The BNM chairman said the situation had “taken an even more dangerous turn” with the deployment of armed drones over Balochistan. He referred to reported strikes in the Zehri area that killed four children and other civilians, arguing that such actions amounted to the use of advanced weaponry against an unarmed population. “This is not counterterrorism,” he said. “It is a war crime.”
Dr Baluch alleged at least 22 extrajudicial killings over a three-month period, attributing them to police counterterrorism departments and “state-backed death squads”. In many cases, he claimed, victims had previously been reported as disappeared; their bodies were later returned to families bearing marks of torture.

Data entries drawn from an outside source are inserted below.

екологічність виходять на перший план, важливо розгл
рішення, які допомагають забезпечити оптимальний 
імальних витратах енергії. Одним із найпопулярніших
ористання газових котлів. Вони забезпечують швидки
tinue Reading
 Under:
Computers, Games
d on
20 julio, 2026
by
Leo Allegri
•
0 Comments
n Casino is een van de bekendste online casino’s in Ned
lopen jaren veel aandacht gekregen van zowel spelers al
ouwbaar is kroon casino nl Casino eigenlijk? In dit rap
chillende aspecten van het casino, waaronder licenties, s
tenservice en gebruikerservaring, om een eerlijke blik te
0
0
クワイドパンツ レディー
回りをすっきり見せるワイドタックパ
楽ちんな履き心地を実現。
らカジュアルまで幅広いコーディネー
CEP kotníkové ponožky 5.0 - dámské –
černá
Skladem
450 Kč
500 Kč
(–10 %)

Peaceful protests were criminalised, political parties banned, and leaders forced into exile or killed, he said. Even mothers holding photographs of missing relatives had been labelled security threats.
According to his remarks, Pakistan had simultaneously encouraged religious extremist groups in Balochistan in order to weaken secular and democratic currents in the Baloch movement. This was described as a deliberate strategy “to fracture society, undermine progressive voices and destabilise the region”.

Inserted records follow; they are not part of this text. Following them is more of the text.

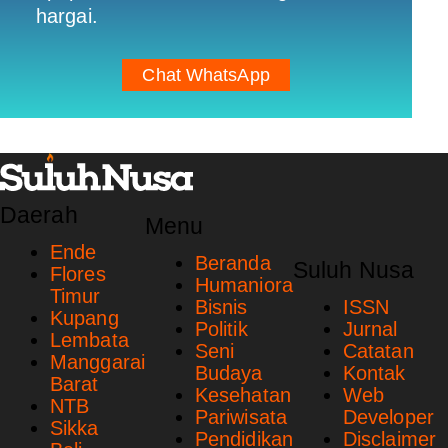
hargai.
Chat WhatsApp
Daerah
Menu
Ende
Beranda
Suluh Nusa
Flores
Humaniora
Timur
Bisnis
ISSN
Kupang
Politik
Jurnal
Lembata
Seni
Catatan
Manggarai
Budaya
Kontak
Barat
Kesehatan
Web
NTB
Pariwisata
Developer
Sikka
Pendidikan
Disclaimer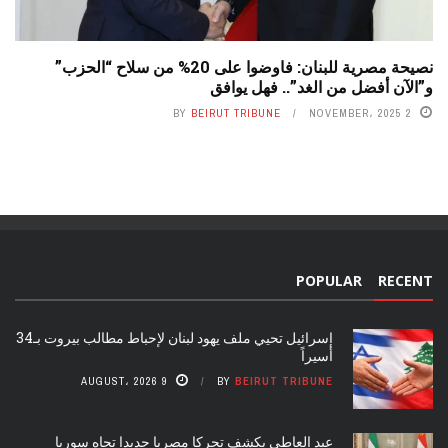
نصيحة مصرية للبنان: فاوضوا على 20% من سلاح “الحزب”
و”الآن أفضل من الغد”.. فهل يوافق
BY
BEIRUT TRIBUNE
2 NOVEMBER، 2025
POPULAR
RECENT
إسرائيل تحيي ملف يهود لبنان لإحباط مطالب بيروت بـ34
أسيراً
9 AUGUST، 2026
BY
BEIRUT TRIBUNE
عبد العاطي يكشف تحركا مصريا جديدا تجاه سوريا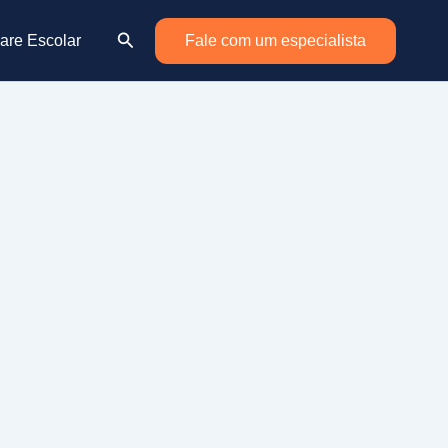
Pesquisar
are Escolar
Fale com um especialista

Turning to resources and economic policy, Dr Baluch said that “billions in minerals” were extracted each year from Balochistan, benefiting companies that enjoy access to the EU market under the GSP+ scheme, while local communities lack clean water, functioning schools and basic infrastructure. “This is not development,” he said. “This is the continuation of colonial extraction under military occupation.”
He linked the situation in Balochistan to wider patterns affecting other communities in Pakistan, including Pashtuns, Sindhis, Kashmiris, Christians, Ahmadis, Hindus and residents of Gilgit-Baltistan, who he said faced similar practices of enforced disappearances, arbitrary detention and political repression. “This reflects not a regional issue but a structural one,” he told the conference.

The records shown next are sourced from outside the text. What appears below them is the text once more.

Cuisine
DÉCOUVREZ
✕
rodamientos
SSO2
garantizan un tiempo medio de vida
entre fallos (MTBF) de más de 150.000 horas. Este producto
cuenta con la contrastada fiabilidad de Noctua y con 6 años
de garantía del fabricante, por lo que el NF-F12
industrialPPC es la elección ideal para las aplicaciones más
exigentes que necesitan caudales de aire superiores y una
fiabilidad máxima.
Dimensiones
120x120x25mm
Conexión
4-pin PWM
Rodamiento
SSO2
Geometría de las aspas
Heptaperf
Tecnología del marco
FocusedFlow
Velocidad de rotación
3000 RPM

Pakistan has benefited from GSP+ preferences since 2014, gaining broad duty-free access to the EU market in return for ratifying and implementing 27 international conventions covering human rights, labour rights, environmental protection and good governance. EU institutions are currently revising the GSP framework, with negotiators announcing plans to reinforce the link between trade benefits and respect for human rights and other commitments.
Dr Baluch argued that Pakistan’s record in Balochistan and elsewhere was incompatible with this conditionality. “When a state engages in enforced disappearances, drone attacks on civilians, torture, mass graves and political repression, it cannot be treated as compliant,” he said. “The credibility of the GSP+ framework depends on its willingness to enforce the standards it demands.”
He called on the European Parliament to give full weight to findings by UN mechanisms and international human rights organisations; to reassess Pakistan’s GSP+ status “in light of overwhelming evidence”; to demand transparency, accountability and measurable improvements; and to support an independent investigation into enforced disappearances, extrajudicial killings and mass graves in Balochistan.
Despite the scale of abuse he described, Dr Baluch emphasised that Baloch resistance remained “peaceful, intellectual and political”. “Our struggle is not against any nation,” he said. “It is against oppression, exploitation and the denial of basic humanity.” The Baloch people, he concluded, sought what “every nation seeks: freedom, dignity and the right to self-determination”, and he appealed to Europe “to stand with us, to stand with human rights and to stand with freedom”.